Participants were admitted to the Vanderbilt General Clinical Research Center during the morning of the first day. Mealtimes were 8 AM, noon, and 8 PM. Participants remained awake and ambulated and signed a record sheet every 30 minutes for 36 hours under constant observation by the research center staff in daytime lighting conditions.1,4 They had no snacks, caffeinated beverages, or cigarettes. At 8 PM on the first day, we inserted an intravenous heparin lock. At 10 PM, we began withdrawing blood every 15 minutes for 12 hours. At 4 PM the following day, we performed the standard protirelin stimulation test.11
We assessed severity of depression at recruitment, the day before SD, and 1 week after SD by means of the 17-item Hamilton Rating Scale for Depression.31 We excluded subjects if they showed greater than 20% improvement before SD. We also rated depression between 8 AM and 10 AM for 7 days before and the day after SD by means of the Sleep Deprivation Depression Rating Scale (SDDRS), a modified Hamilton Rating Scale for Depression.32 This scale excludes insomnia, weight loss, diurnal variation, depersonalization, paranoia, and obsessive-compulsive items and adds elements that rate fatigue, social withdrawal, increased appetite, increased eating, carbohydrate craving, weight gain, and hypersomnia. We defined response to SD as 30% or more reduction in the SDDRS score the morning after SD.24,32
Two years later, we recalled the 14 available patients with MDD and all 10 controls for interval history, Structured Clinical Interview for DSM-III-R—Patient Version (patients with MDD), physical examination, and thyroid function studies.

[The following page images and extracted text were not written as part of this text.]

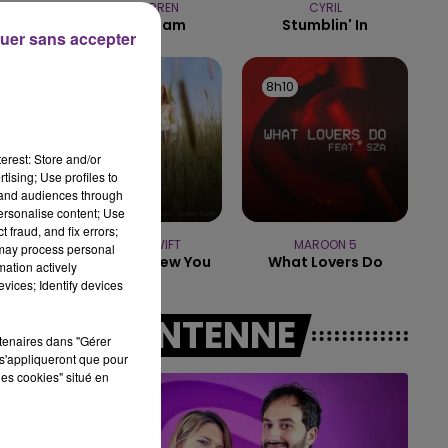
ALEX WARREN
CYRIL
14h00 - 15h00
Fever Dream
Stumblin' In
LA RADIO POP
uer sans accepter
8h13
8h13
8h10
8h10
erest: Store and/or
tising; Use profiles to
tand audiences through
personalise content; Use
 fraud, and fix errors;
TAYLOR SWIFT
MAROON 5
 may process personal
I Knew It, I Knew You
What Lovers Do
mation actively
vices; Identify devices
A L'ANTENNE
rtenaires dans "Gérer
s'appliqueront que pour
les cookies" situé en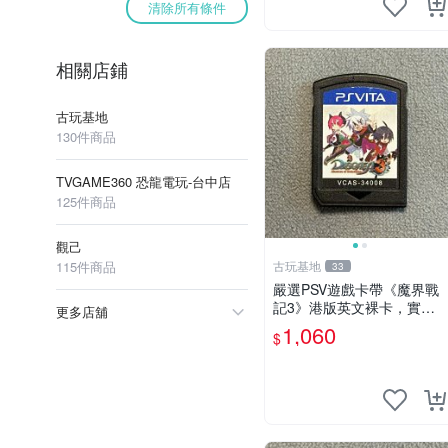
清除所有條件
相關店鋪
古玩基地
130件商品
TVGAME360 恐龍電玩-台中店
125件商品
觀己
115件商品
古玩基地
33
嚴選PSV遊戲卡帶《魔界戰
記3》港版英文裸卡，實測
更多店舖
暢玩無障礙，限索尼PSV機
1,060
$
器運行 psv 港版 魔界戰記3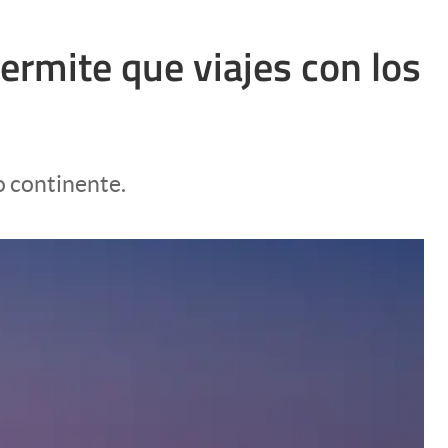
permite que viajes con los
o continente.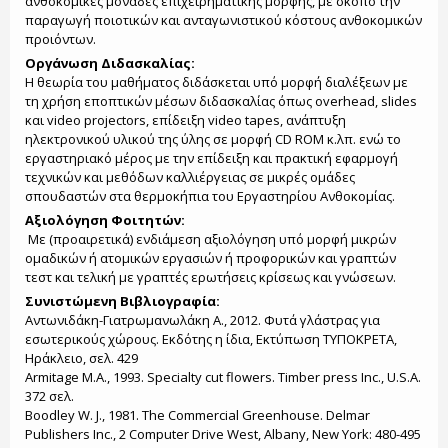
ανθοκομικές μονάδες επιχειρηματικής μορφής, με σκοπό την
παραγωγή ποιοτικών και ανταγωνιστικού κόστους ανθοκομικών
προιόντων.
Οργάνωση Διδασκαλίας:
Η θεωρία του μαθήματος διδάσκεται υπό μορφή διαλέξεων με
τη χρήση εποπτικών μέσων διδασκαλίας όπως overhead, slides
και video projectors, επίδειξη video tapes, ανάπτυξη
ηλεκτρονικού υλικού της ύλης σε μορφή CD ROM κ.λπ. ενώ το
εργαστηριακό μέρος με την επίδειξη και πρακτική εφαρμογή
τεχνικών και μεθόδων καλλιέργειας σε μικρές ομάδες
σπουδαστών στα θερμοκήπια του Εργαστηρίου Ανθοκομίας.
Αξιολόγηση Φοιτητών:
Με (προαιρετικά) ενδιάμεση αξιολόγηση υπό μορφή μικρών
ομαδικών ή ατομικών εργασιών ή προφορικών και γραπτών
τεστ και τελική με γραπτές ερωτήσεις κρίσεως και γνώσεων.
Συνιστώμενη Βιβλιογραφία:
Αντωνιδάκη-Γιατρωμανωλάκη Α., 2012. Φυτά γλάστρας για
εσωτερικούς χώρους. Εκδότης η ίδια, Εκτύπωση ΤΥΠΟΚΡΕΤΑ,
Ηράκλειο, σελ. 429
Armitage M.A., 1993. Specialty cut flowers. Timber press Inc., U.S.A.
372 σελ.
Boodley W. J., 1981. The Commercial Greenhouse. Delmar
Publishers Inc., 2 Computer Drive West, Albany, New York: 480-495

We measured serum thyrotropin with an immunoradiometric assay (Allégro; Quest, San Juan Capistrano, Calif), and thyrotropin-α and thyrotropin-β subunits with in-house radioimmunoassays with sensitivities of 5 and 2.8 pmol/L of plasma, respectively. Thyrotropin cross-reacted 27% and 3.1% in the thyrotropin-α and thyrotropin-β radioimmunoassays, respectively; thyrotropin-α cross-reacted 0.6% and 1.2% in the thyrotropin immunoradiometric assay and thyrotropin-β radioimmunoassay, respectively; and thyrotropin-β cross-reacted less than 0.0004% and less than 0.01% in the thyrotropin immunoradiometric assay and thyrotropin-α radioimmunoassay, respectively. We measured thyrotropin bioactivity in pooled aliquots of all nocturnal samples after immunoaffinity purification (recovery, 48% to 68%) and ultrafiltration.33- 35 Results (mean ± 1 SD of 3 experiments) are expressed as the bioactivity to immunoreactivity ratio (B/I). We measured serum free thyroxine, total triiodothyronine, anti–thyroid peroxidase and anti–thyroglobulin antibody titers, and serum cortisol by means of commercial kits.

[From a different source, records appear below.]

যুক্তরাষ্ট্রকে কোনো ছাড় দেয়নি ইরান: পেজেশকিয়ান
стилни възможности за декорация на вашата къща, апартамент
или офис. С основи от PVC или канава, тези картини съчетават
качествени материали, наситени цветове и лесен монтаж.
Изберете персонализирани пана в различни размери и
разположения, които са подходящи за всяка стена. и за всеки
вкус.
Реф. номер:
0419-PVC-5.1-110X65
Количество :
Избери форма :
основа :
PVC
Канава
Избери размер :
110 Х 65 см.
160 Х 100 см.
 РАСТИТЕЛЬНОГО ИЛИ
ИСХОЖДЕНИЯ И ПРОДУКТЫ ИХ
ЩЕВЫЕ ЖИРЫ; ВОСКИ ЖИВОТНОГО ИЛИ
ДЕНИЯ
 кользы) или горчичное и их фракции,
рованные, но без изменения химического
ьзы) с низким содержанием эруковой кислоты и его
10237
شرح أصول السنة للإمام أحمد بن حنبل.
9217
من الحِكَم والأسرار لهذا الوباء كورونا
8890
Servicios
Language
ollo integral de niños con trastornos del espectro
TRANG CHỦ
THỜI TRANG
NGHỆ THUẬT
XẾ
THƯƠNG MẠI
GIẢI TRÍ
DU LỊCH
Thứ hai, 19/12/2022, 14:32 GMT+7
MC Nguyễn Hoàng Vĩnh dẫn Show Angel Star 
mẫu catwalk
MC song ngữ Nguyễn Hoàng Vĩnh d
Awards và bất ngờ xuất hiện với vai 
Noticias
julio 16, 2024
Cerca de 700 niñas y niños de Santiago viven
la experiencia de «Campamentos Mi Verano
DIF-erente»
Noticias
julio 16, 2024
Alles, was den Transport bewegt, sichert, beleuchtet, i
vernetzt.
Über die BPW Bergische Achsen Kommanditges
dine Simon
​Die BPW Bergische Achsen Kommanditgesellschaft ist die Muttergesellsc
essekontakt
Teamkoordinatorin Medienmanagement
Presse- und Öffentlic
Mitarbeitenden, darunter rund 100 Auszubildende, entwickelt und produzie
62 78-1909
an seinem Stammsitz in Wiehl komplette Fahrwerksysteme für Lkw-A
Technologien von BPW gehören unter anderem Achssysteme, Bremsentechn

The primary analyses compared the nocturnal serum thyrotropin levels and thyrotropin B/I during SD and serum thyrotropin responses to protirelin (peak level minus the mean of 2 prechallenge baseline levels) of responders, nonresponders, and normal control subjects. We computed nocturnal serum thyrotropin means in 4-hour sampling blocks (10 PM to 2 AM, 2:15 AM to 6 AM, and 6:15 AM to 10 AM).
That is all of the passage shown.